▼
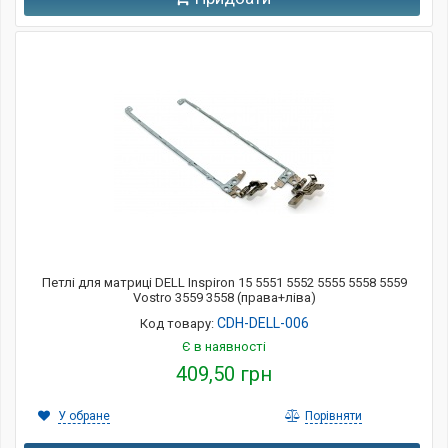
Петлі для матриці DELL Inspiron 15 5551 5552 5555 5558 5559
Vostro 3559 3558 (права+ліва)
CDH-DELL-006
Код товару:
Є в наявності
409,50 грн
У обране
Порівняти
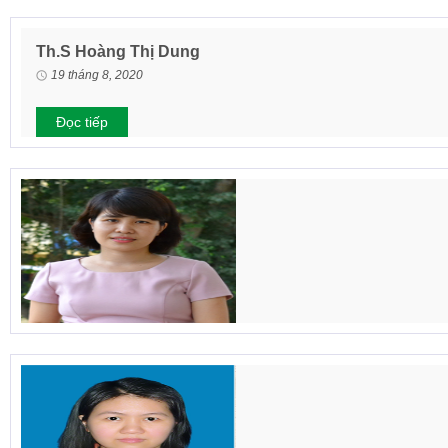
Th.S Hoàng Thị Dung
19 tháng 8, 2020
Đọc tiếp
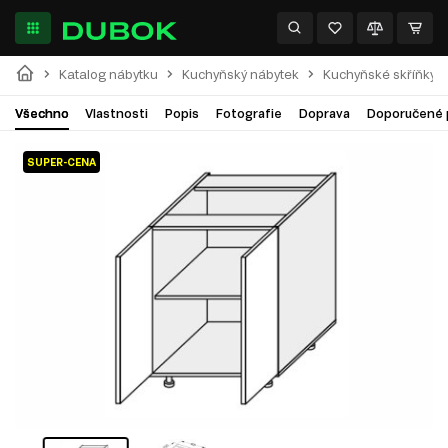
Katalog nábytku
Kuchyňský nábytek
Kuchyňské skříňky
Všechno
Vlastnosti
Popis
Fotografie
Doprava
Doporučené 
SUPER-CENA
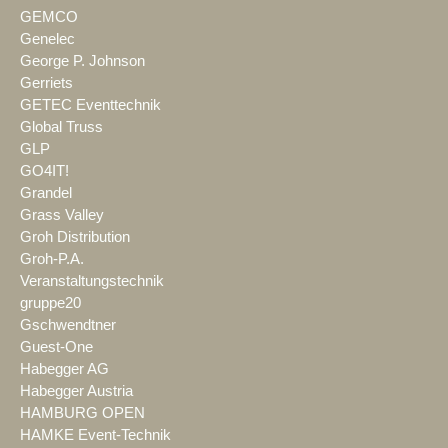
GEMCO
Genelec
George P. Johnson
Gerriets
GETEC Eventtechnik
Global Truss
GLP
GO4IT!
Grandel
Grass Valley
Groh Distribution
Groh-P.A.
Veranstaltungstechnik
gruppe20
Gschwendtner
Guest-One
Habegger AG
Habegger Austria
HAMBURG OPEN
HAMKE Event-Technik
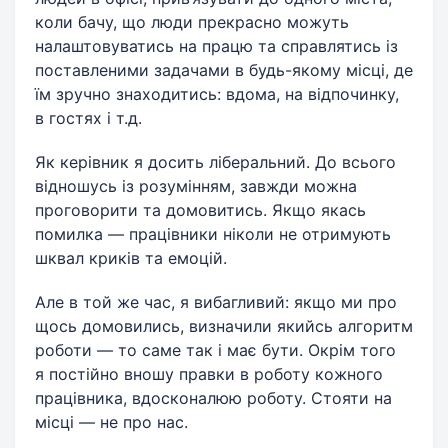
коли бачу, що люди прекрасно можуть
налаштовуватись на працю та справлятись із
поставленими задачами в будь-якому місці, де
їм зручно знаходитись: вдома, на відпочинку,
в гостях і т.д.
Як керівник я досить ліберальний. До всього
відношусь із розумінням, завжди можна
проговорити та домовитись. Якщо якась
помилка — працівники ніколи не отримують
шквал криків та емоцій.
Але в той же час, я вибагливий: якщо ми про
щось домовились, визначили якийсь алгоритм
роботи — то саме так і має бути. Окрім того
я постійно вношу правки в роботу кожного
працівника, вдосконалюю роботу. Стояти на
місці — не про нас.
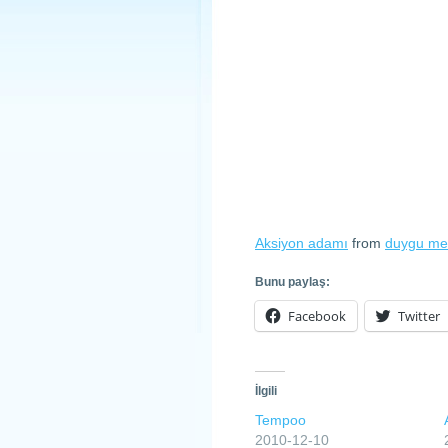
Aksiyon adamı
from
duygu me
Bunu paylaş:
Facebook
Twitter
İlgili
Tempoo
2010-12-10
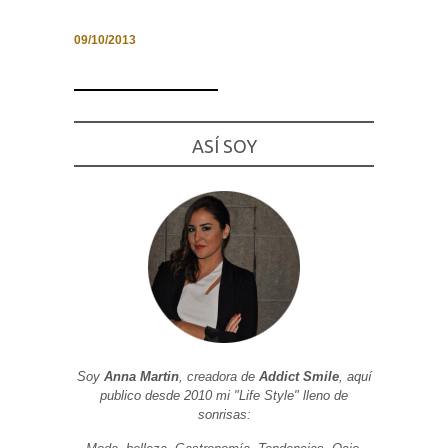
09/10/2013
Necesarias
y
Estadísticas
ASÍ SOY
Estas
cookies no
son
opcionales.
Son
necesarias
para que
funcione la
web. Para
que
podamos
mejorar la
funcionalidad
y estructura
de la web, en
Soy
Anna Martin
, creadora de
Addict Smile
, aquí
base a cómo
se usa la
publico desde 2010 mi "Life Style" lleno de
web.
sonrisas:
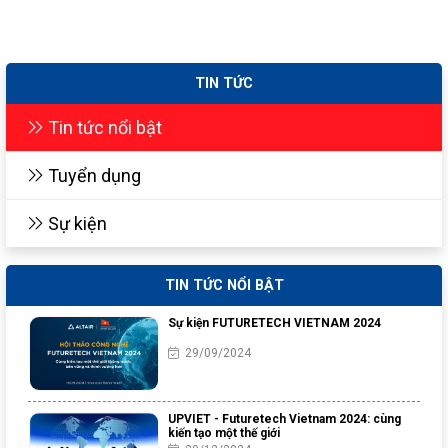
TIN TỨC
Tin tức nổi bật
Tuyển dụng
Sự kiện
TIN TỨC NỔI BẬT
Sự kiện FUTURETECH VIETNAM 2024
29/09/2024
UPVIET - Futuretech Vietnam 2024: cùng
kiến tạo một thế giới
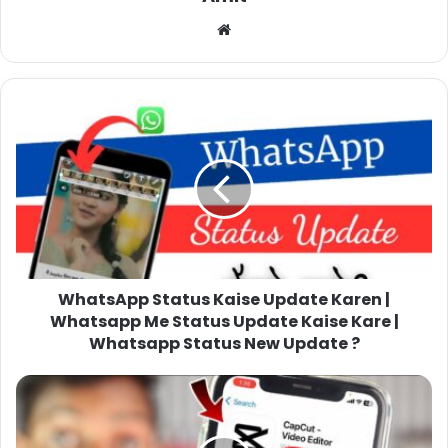
Website
WhatsApp Status Kaise Update Karen |
Whatsapp Me Status Update Kaise Kare |
Whatsapp Status New Update ?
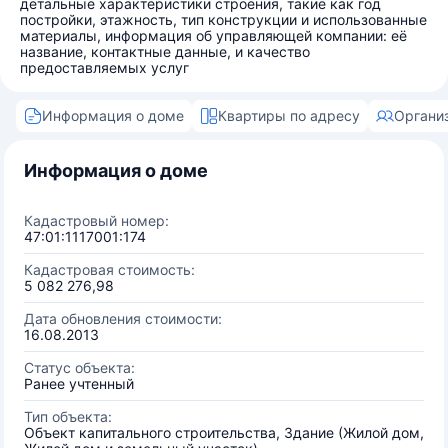
детальные характеристики строения, такие как год
постройки, этажность, тип конструкции и использованные
материалы, информация об управляющей компании: её
название, контактные данные, и качество
предоставляемых услуг
Информация о доме
Квартиры по адресу
Органи
Информация о доме
Кадастровый номер:
47:01:1117001:174
Кадастровая стоимость:
5 082 276,98
Дата обновления стоимости:
16.08.2013
Статус объекта:
Ранее учтенный
Тип объекта:
Объект капитального строительства, Здание (Жилой дом,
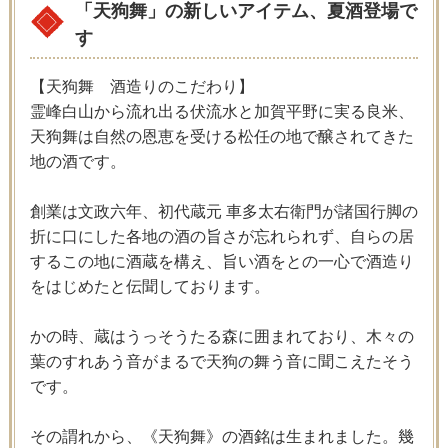
「天狗舞」の新しいアイテム、夏酒登場で
す
【天狗舞 酒造りのこだわり】
霊峰白山から流れ出る伏流水と加賀平野に実る良米、
天狗舞は自然の恩恵を受ける松任の地で醸されてきた
地の酒です。
創業は文政六年、初代蔵元 車多太右衛門が諸国行脚の
折に口にした各地の酒の旨さが忘れられず、自らの居
するこの地に酒蔵を構え、旨い酒をとの一心で酒造り
をはじめたと伝聞しております。
かの時、蔵はうっそうたる森に囲まれており、木々の
葉のすれあう音がまるで天狗の舞う音に聞こえたそう
です。
その謂れから、《天狗舞》の酒銘は生まれました。幾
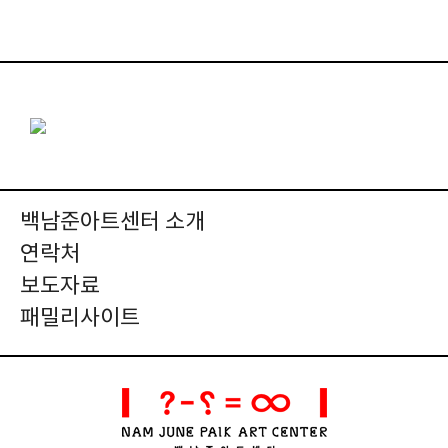
백남준아트센터 소개
연락처
보도자료
패밀리사이트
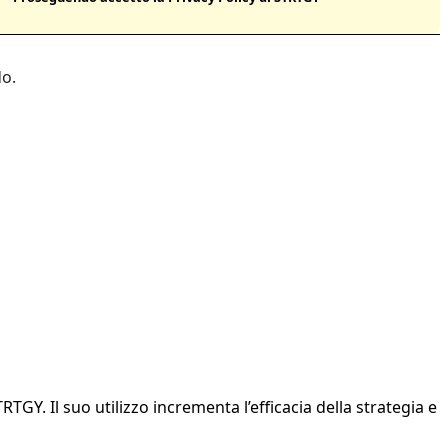
o.
Y. Il suo utilizzo incrementa l’efficacia della strategia e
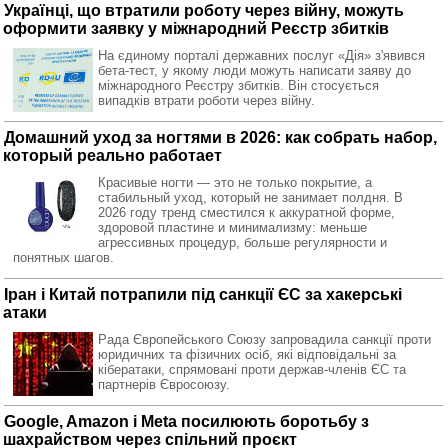
Українці, що втратили роботу через війну, можуть
оформити заявку у міжнародний Реєстр збитків
На єдиному порталі державних послуг «Дія» з'явився
бета-тест, у якому люди можуть написати заяву до
міжнародного Реєстру збитків. Він стосується
випадків втрати роботи через війну.
Домашний уход за ногтями в 2026: как собрать набор,
который реально работает
Красивые ногти — это не только покрытие, а
стабильный уход, который не занимает полдня. В
2026 году тренд сместился к аккуратной форме,
здоровой пластине и минимализму: меньше
агрессивных процедур, больше регулярности и
понятных шагов.
Іран і Китай потрапили під санкції ЄС за хакерські
атаки
Рада Європейського Союзу запровадила санкції проти
юридичних та фізичних осіб, які відповідальні за
кібератаки, спрямовані проти держав-членів ЄС та
партнерів Євросоюзу.
Google, Amazon і Meta посилюють боротьбу з
шахрайством через спільний проєкт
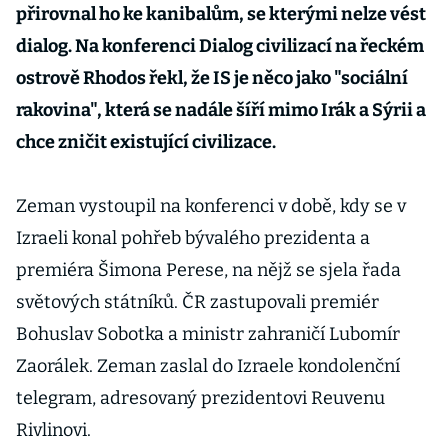
přirovnal ho ke kanibalům, se kterými nelze vést
dialog. Na konferenci Dialog civilizací na řeckém
ostrově Rhodos řekl, že IS je něco jako "sociální
rakovina", která se nadále šíří mimo Irák a Sýrii a
chce zničit existující civilizace.
Zeman vystoupil na konferenci v době, kdy se v
Izraeli konal pohřeb bývalého prezidenta a
premiéra Šimona Perese, na nějž se sjela řada
světových státníků. ČR zastupovali premiér
Bohuslav Sobotka a ministr zahraničí Lubomír
Zaorálek. Zeman zaslal do Izraele kondolenční
telegram, adresovaný prezidentovi Reuvenu
Rivlinovi.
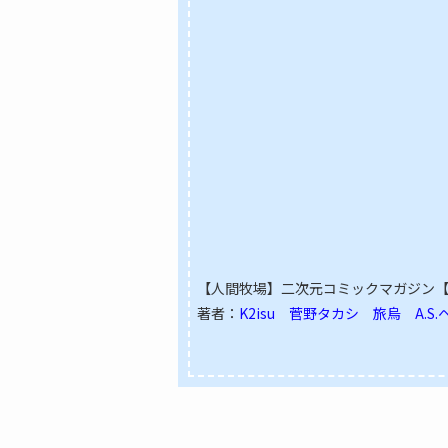
【人間牧場】二次元コミックマガジン【11
著者：
K2isu 菅野タカシ 旅烏 A.S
▲
- Instructions for the task: For the entries above, print exactly the lines between the one with "base a cómo" and the one with "постройки, этажность, тип", inclusive, with no pictures.

- Problem solution:
base a cómo
se usa la
publico desde 2010 mi "Life Style" lleno de
web.
sonrisas:
TIN TỨC
Tin tức nổi bật
Tuyển dụng
Sự kiện
TIN TỨC NỔI BẬT
Sự kiện FUTURETECH VIETNAM 2024
29/09/2024
UPVIET - Futuretech Vietnam 2024: cùng
kiến tạo một thế giới
Website
WhatsApp Status Kaise Update Karen |
Whatsapp Me Status Update Kaise Kare |
Whatsapp Status New Update ?
детальные характеристики строения, такие как год
постройки, этажность, тип конструкции и использованные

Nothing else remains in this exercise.